Finding the Right Local AI Model to Run on My Hardware

Todays experiment is to find the best open source LLM model that runs locally on my MacBook Pro. All without having a huge additional cognitive load on what to pick. Qwen3.5-35B-A3B looked like the ideal new candidate to pick for my use case, but I was not sure it would run on my MacBook Pro.

View this post on X

However a feeling of fear came over me, what if my Mac is not capable and I would find out my expensive machine is insufficient. I was never able to figure out what the best model available was that could run on my specific hardware. The manual path required scraping the model list, investigating my hardware specs and matching these constraints manually.

So I started searching for tools to help me and found llmfit on GitHub. A tool that scans my hardware and then proposes the best fitting AI model. Could it really give me a ranked, hardware-aware recommendation so I wouldn’t have to think? What I really wanted was a deterministic answer.

So I installed llmfit on my MacBook Pro via HomeBrew to try it out.

brew tap AlexsJones/llmfit
brew install llmfit

After installation, I searched for Qwen3.5 but couldn’t find it. If the list is incomplete I would still be guessing. It should have the latest and greatest models showing up, otherwise I still would be worried I have not the best model for the job. It would just add to my cognitive load problem this way.
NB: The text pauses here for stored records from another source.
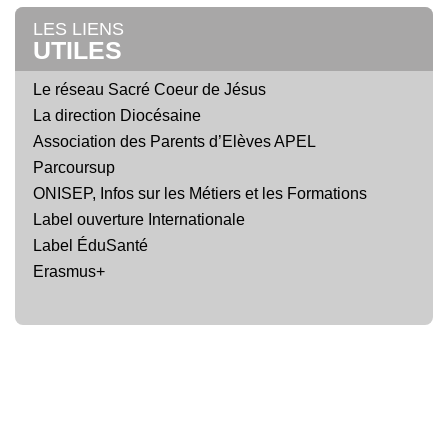
LES LIENS
UTILES
Le réseau Sacré Coeur de Jésus
La direction Diocésaine
Association des Parents d’Elèves APEL
Parcoursup
ONISEP, Infos sur les Métiers et les Formations
Label ouverture Internationale
Label ÉduSanté
Erasmus+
So the next step was to ask ChatGPT how to fix this. First we struggled to make sure I could manually make a new build. Then I had to add the Qwen3.5 models manually. This worked eventually, but after running the newly built llmfit binary it still didn’t show Qwen3.5 models.

I continued my struggle to get it to work, and eventually ChatGPT figured out why this was still happening:

Your hf_models.json does contain Qwen 3.5, but the llmfit UI is filtering them out at runtime. This means the problem is no longer the scraper. It is the frontend filtering logic in llmfit-tui.
Qwen 3.5 models currently have: pipeline_tag = image-text-to-text llmfit primarily targets: text-generation So they are silently excluded.
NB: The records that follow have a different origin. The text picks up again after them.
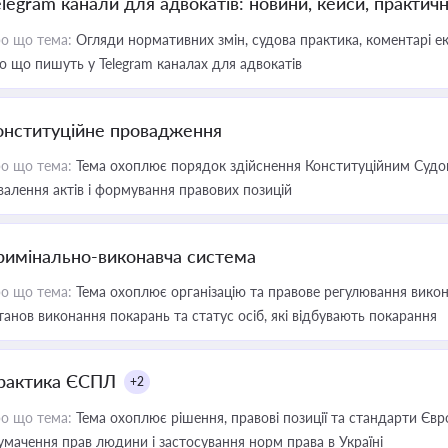
elegram канали для адвокатів: новини, кейси, практич
о що тема:
Огляди нормативних змін, судова практика, коментарі екс
о що пишуть у Telegram каналах для адвокатів
онституційне провадження
о що тема:
Тема охоплює порядок здійснення Конституційним Судом
валення актів і формування правових позицій
римінально-виконавча система
о що тема:
Тема охоплює організацію та правове регулювання викона
танов виконання покарань та статус осіб, які відбувають покарання
рактика ЄСПЛ
+2
о що тема:
Тема охоплює рішення, правові позиції та стандарти Євр
умачення прав людини і застосування норм права в Україні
At that point I was ready to give up. It seemed llmfit is not the tool that was solving my problen. It is becoming more common to use multi-modal models for text generation.
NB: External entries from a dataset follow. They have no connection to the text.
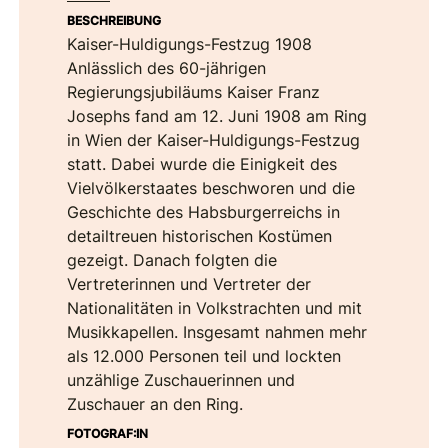
BESCHREIBUNG
Kaiser-Huldigungs-Festzug 1908
Anlässlich des 60-jährigen
Regierungsjubiläums Kaiser Franz
Josephs fand am 12. Juni 1908 am Ring
in Wien der Kaiser-Huldigungs-Festzug
statt. Dabei wurde die Einigkeit des
Vielvölkerstaates beschworen und die
Geschichte des Habsburgerreichs in
detailtreuen historischen Kostümen
gezeigt. Danach folgten die
Vertreterinnen und Vertreter der
Nationalitäten in Volkstrachten und mit
Musikkapellen. Insgesamt nahmen mehr
als 12.000 Personen teil und lockten
unzählige Zuschauerinnen und
Zuschauer an den Ring.
FOTOGRAF:IN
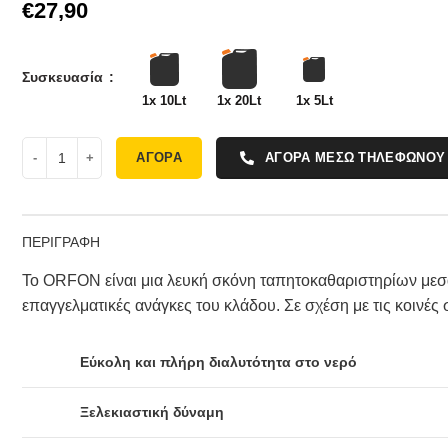
€
Συσκευασία
1x 10Lt
1x 20Lt
1x 5Lt
ΑΓΟΡΑ
ΑΓΟΡΑ ΜΕΣΩ ΤΗΛΕΦΩΝΟΥ
ΠΕΡΙΓΡΑΦΗ
Το ORFON είναι μια λευκή σκόνη ταπητοκαθαριστηρίων μεσα
επαγγελματικές ανάγκες του κλάδου. Σε σχέση με τις κοινές 
Εύκολη και πλήρη διαλυτότητα στο νερό
Ξελεκιαστική δύναμη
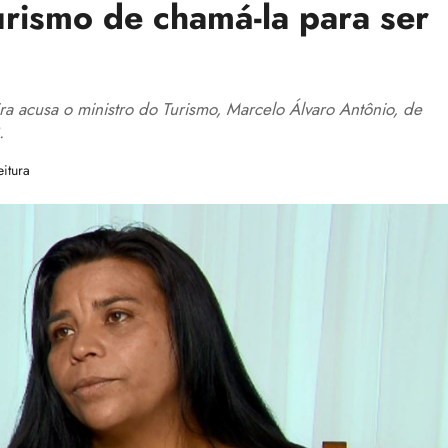
urismo de chamá-la para ser
a acusa o ministro do Turismo, Marcelo Álvaro Antônio, de
.
itura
Then I just took a leap of faith and installed Qwen3.5-35B-A3B via ollama on my local machine. All without knowing for sure it would work and was the right model for the job. It worked fine…

Key Lesson: I Keep Making the Same Iteration Mistakes

I tried to remove the cognitive load of picking a system manually. It started to complicate things pretty quickly. The fastest way to reduce my cognitive load however was to just test the model directly. Iteration is beating evaluation again. I keep trying to design systems to prevent mistakes. But often the cheapest feedback loop is simply to try. This pattern keeps repeating itself.